Assignment: The stretch from the line with "Прикорневой полив" through the line with "Капельные ленты" in the records below: write it out exactly, and nothing else.

#### Excerpted records ####

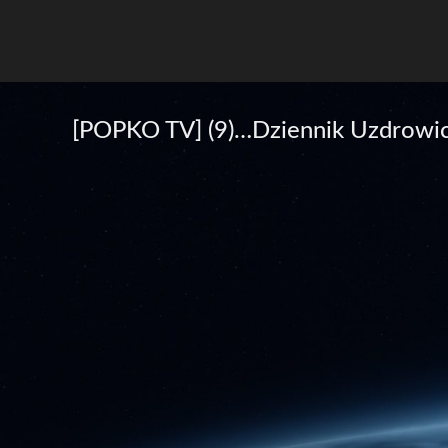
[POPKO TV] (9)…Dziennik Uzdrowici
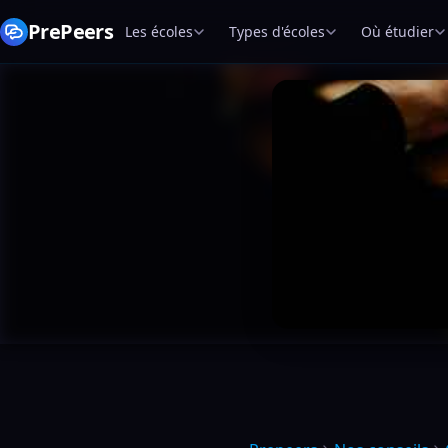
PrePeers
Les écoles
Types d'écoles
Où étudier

####
#### Excerpted records ####

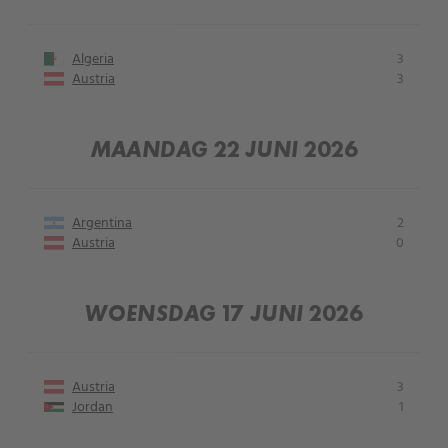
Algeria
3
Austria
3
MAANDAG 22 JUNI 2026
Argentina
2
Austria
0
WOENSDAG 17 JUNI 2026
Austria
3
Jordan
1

####
#### Excerpted records ####

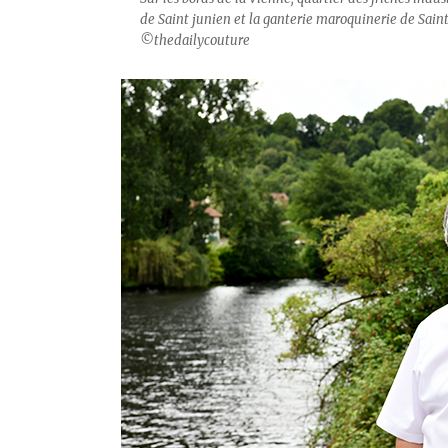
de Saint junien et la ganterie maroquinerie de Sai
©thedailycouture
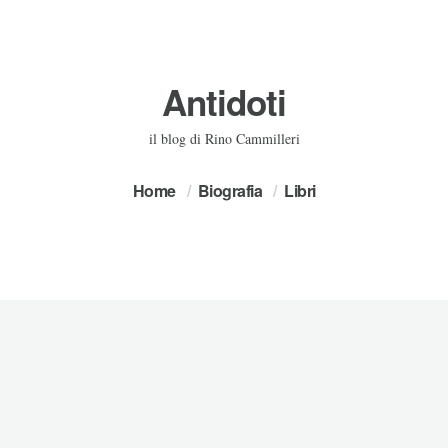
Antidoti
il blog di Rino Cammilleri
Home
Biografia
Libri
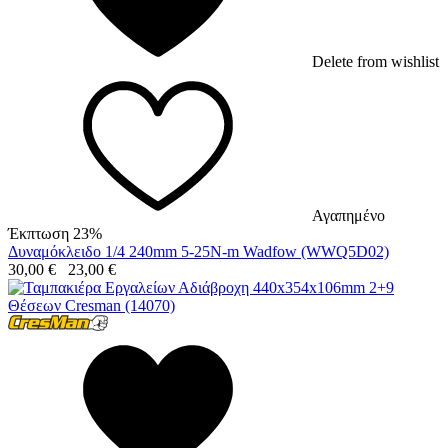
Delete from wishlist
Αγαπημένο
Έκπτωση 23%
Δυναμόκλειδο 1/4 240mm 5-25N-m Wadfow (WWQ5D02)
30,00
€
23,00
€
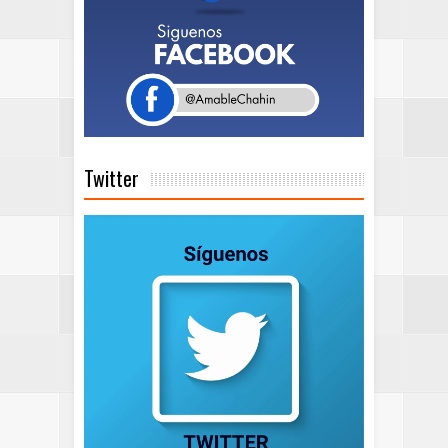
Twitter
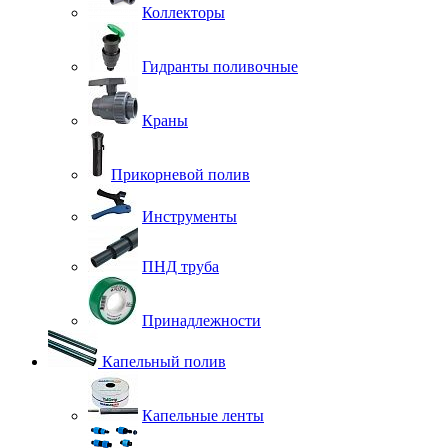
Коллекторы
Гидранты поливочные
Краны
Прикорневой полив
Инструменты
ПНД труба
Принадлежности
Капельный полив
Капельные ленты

####

Exercise result:
Прикорневой полив
Инструменты
ПНД труба
Принадлежности
Капельный полив
Капельные ленты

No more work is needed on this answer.